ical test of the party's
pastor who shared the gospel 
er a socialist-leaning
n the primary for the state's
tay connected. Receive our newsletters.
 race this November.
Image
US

##############################

**TASK BRIEF:**
Write the material out once more so that every line matches the original.

**ANSWER FOR THE TASK:**
ical test of the party's
pastor who shared the gospel 
er a socialist-leaning
n the primary for the state's
tay connected. Receive our newsletters.
 race this November.
Image
US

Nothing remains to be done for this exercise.